Not that there wasn't an interesting aural tension between the three points of this musical triumvirate. The Sarasans (yes, I know that makes them sound like characters from Star Trek) are all about sensitive, intelligent attack, and a daring comfort level with the dissonance that sometimes shadows early music (there were some suspensions between the two violins that I'm not sure ever quite resolved). The vocalists, meanwhile, were operating in two slightly different modes - Ms. Labelle, whose sparkling instrument is as light and radiant now as it was when she was starring in Peter Sellars's Mozart operas twenty years ago, is a kind of power soprano (at least in an intimate setting) who operates within the familiar framework of classical interpretation. Mr. Chance (below right), by way of contrast, is something of a postmodern vocal actor, a countertenor whose voice is less forceful than Ms. Labelle's, but hauntingly gorgeous, and whose real specialty is conjuring mood through intelligent phrasing and highly literate emotion.

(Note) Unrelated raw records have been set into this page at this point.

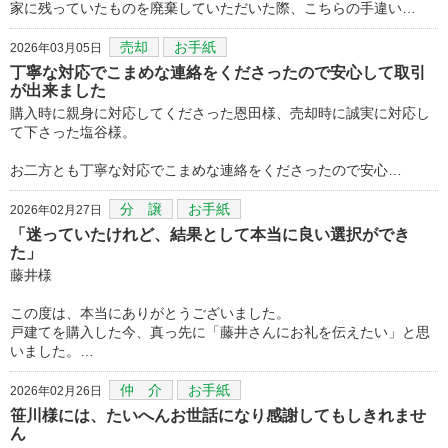
家に残っていたものを廃棄していただいた際、こちらの手違い…
売却
お手紙
2026年03月05日
丁寧な対応でこまめな連絡をくださったので安心して取引
が出来ました
購入時に親身に対応してくださった恩田様、売却時に誠実に対応し
て下さった塩谷様。
お二方とも丁寧な対応でこまめな連絡をくださったので安心…
分 譲
お手紙
2026年02月27日
「迷っていたけれど、結果として本当に良い選択ができ
た」
藤井様
この度は、本当にありがとうございました。
戸建てを購入した今、真っ先に「藤井さんにお礼を伝えたい」と思
いました。…
仲 介
お手紙
2026年02月26日
笹川様には、たいへんお世話になり感謝してもしきれませ
ん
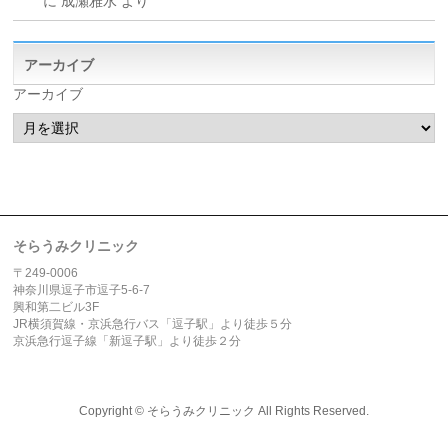
に
成瀬雅水
より
アーカイブ
アーカイブ
そらうみクリニック
〒249-0006
神奈川県逗子市逗子5-6-7
興和第二ビル3F
JR横須賀線・京浜急行バス「逗子駅」より徒歩５分
京浜急行逗子線「新逗子駅」より徒歩２分
Copyright ©
そらうみクリニック
All Rights Reserved.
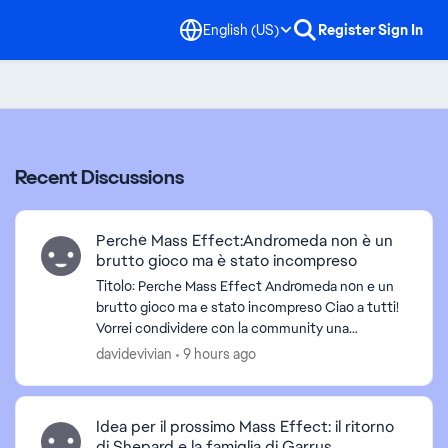
English (US)
Register
Sign In
Recent Discussions
Perché Mass Effect:Andromeda non è un
brutto gioco ma è stato incompreso
Titolo: Perche Mass Effect Andromeda non e un
brutto gioco ma e stato incompreso Ciao a tutti!
Vorrei condividere con la community una
riflessione su Mass Effect Andromeda. Con il
davidevivian
9 hours ago
senno di poi, ...
Idea per il prossimo Mass Effect: il ritorno
di Shepard e la famiglia di Garrus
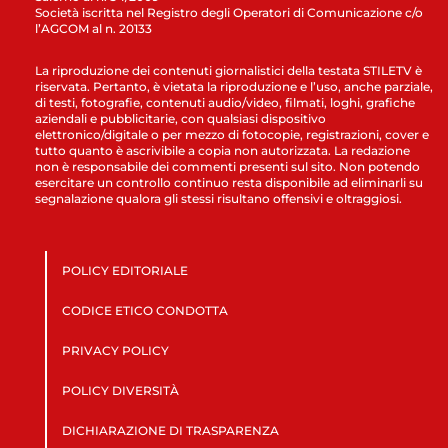
Società iscritta nel Registro degli Operatori di Comunicazione c/o
l’AGCOM al n. 20133
La riproduzione dei contenuti giornalistici della testata STILETV è
riservata. Pertanto, è vietata la riproduzione e l’uso, anche parziale,
di testi, fotografie, contenuti audio/video, filmati, loghi, grafiche
aziendali e pubblicitarie, con qualsiasi dispositivo
elettronico/digitale o per mezzo di fotocopie, registrazioni, cover e
tutto quanto è ascrivibile a copia non autorizzata. La redazione
non è responsabile dei commenti presenti sul sito. Non potendo
esercitare un controllo continuo resta disponibile ad eliminarli su
segnalazione qualora gli stessi risultano offensivi e oltraggiosi.
POLICY EDITORIALE
CODICE ETICO CONDOTTA
PRIVACY POLICY
POLICY DIVERSITÀ
DICHIARAZIONE DI TRASPARENZA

So to put it bluntly, Ms. Labelle was sun, and Mr. Chance shade, in their first duets, which included exquisite performances of selections from Handel's Teseo and his cantata "Tanti strali al sen mi scocchi." Labelle delighted and impressed; Chance beguiled and convinced. But Mr. Chance really came into his own when he went solo, with songs from Purcell's The Fairy Queen, a masque drawn from Shakespeare's A Midsummer Night's Dream. The first thing that struck you about these pieces was that Purcell's librettist was, well, not Shakespeare. The second was that Chance managed to make the songs sound almost as if they were by the Bard, by capturing Purcell's langorous evocation of nightfall precisely, and with startling conviction. I can't think offhand of a more thoughtful vocal performance I've heard in years; it was spellbinding.
The instrumental portions of the first half of the program were no less exciting (harpsichordist Maggie Cole performed with particularly tripping brilliance a little-heard suite of dances from Handel). But these paled next to the intensity of the second half, which was given over to Pergolesi's famous Stabat Mater, his suite of songs that both depict and invoke the stricken Mary at the foot of the Cross. Here the purity of Labelle's tone was piercing - although we sensed her pushing her volume at times, just to show what she could do, as it were. Chance was more circumspect, but perhaps more actually devastating. The piece is itself simultaneously luminous and crushing, and somehow Labelle and Chance seemed to nearly embody this duality; it was hard to imagine a fuller evocation of its terrible vision.